* **EXERCISE**
When you repeat the records, keep every word exact and drop each picture.

* * *

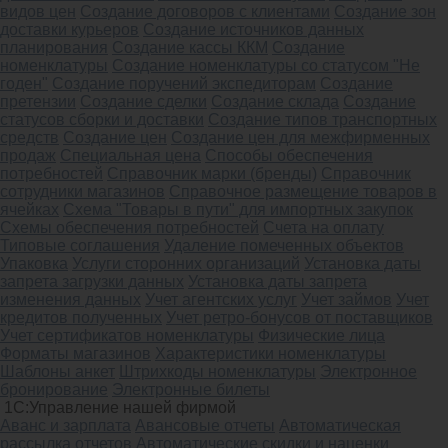
видов цен
Создание договоров с клиентами
Создание зон
доставки курьеров
Создание источников данных
планирования
Создание кассы ККМ
Создание
номенклатуры
Создание номенклатуры со статусом "Не
годен"
Создание поручений экспедиторам
Создание
претензии
Создание сделки
Создание склада
Создание
статусов сборки и доставки
Создание типов транспортных
средств
Создание цен
Создание цен для межфирменных
продаж
Специальная цена
Способы обеспечения
потребностей
Справочник марки (бренды)
Справочник
сотрудники магазинов
Справочное размещение товаров в
ячейках
Схема "Товары в пути" для импортных закупок
Схемы обеспечения потребностей
Счета на оплату
Типовые соглашения
Удаление помеченных объектов
Упаковка
Услуги сторонних организаций
Установка даты
запрета загрузки данных
Установка даты запрета
изменения данных
Учет агентских услуг
Учет займов
Учет
кредитов полученных
Учет ретро-бонусов от поставщиков
Учет сертификатов номенклатуры
Физические лица
Форматы магазинов
Характеристики номенклатуры
Шаблоны анкет
Штрихкоды номенклатуры
Электронное
бронирование
Электронные билеты
1С:Управление нашей фирмой
Аванс и зарплата
Авансовые отчеты
Автоматическая
рассылка отчетов
Автоматические скидки и наценки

* * *

* **OUTPUT OF THE TASK**
видов цен
Создание договоров с клиентами
Создание зон
доставки курьеров
Создание источников данных
планирования
Создание кассы ККМ
Создание
номенклатуры
Создание номенклатуры со статусом "Не
годен"
Создание поручений экспедиторам
Создание
претензии
Создание сделки
Создание склада
Создание
статусов сборки и доставки
Создание типов транспортных
средств
Создание цен
Создание цен для межфирменных
продаж
Специальная цена
Способы обеспечения
потребностей
Справочник марки (бренды)
Справочник
сотрудники магазинов
Справочное размещение товаров в
ячейках
Схема "Товары в пути" для импортных закупок
Схемы обеспечения потребностей
Счета на оплату
Типовые соглашения
Удаление помеченных объектов
Упаковка
Услуги сторонних организаций
Установка даты
запрета загрузки данных
Установка даты запрета
изменения данных
Учет агентских услуг
Учет займов
Учет
кредитов полученных
Учет ретро-бонусов от поставщиков
Учет сертификатов номенклатуры
Физические лица
Форматы магазинов
Характеристики номенклатуры
Шаблоны анкет
Штрихкоды номенклатуры
Электронное
бронирование
Электронные билеты
1С:Управление нашей фирмой
Аванс и зарплата
Авансовые отчеты
Автоматическая
рассылка отчетов
Автоматические скидки и наценки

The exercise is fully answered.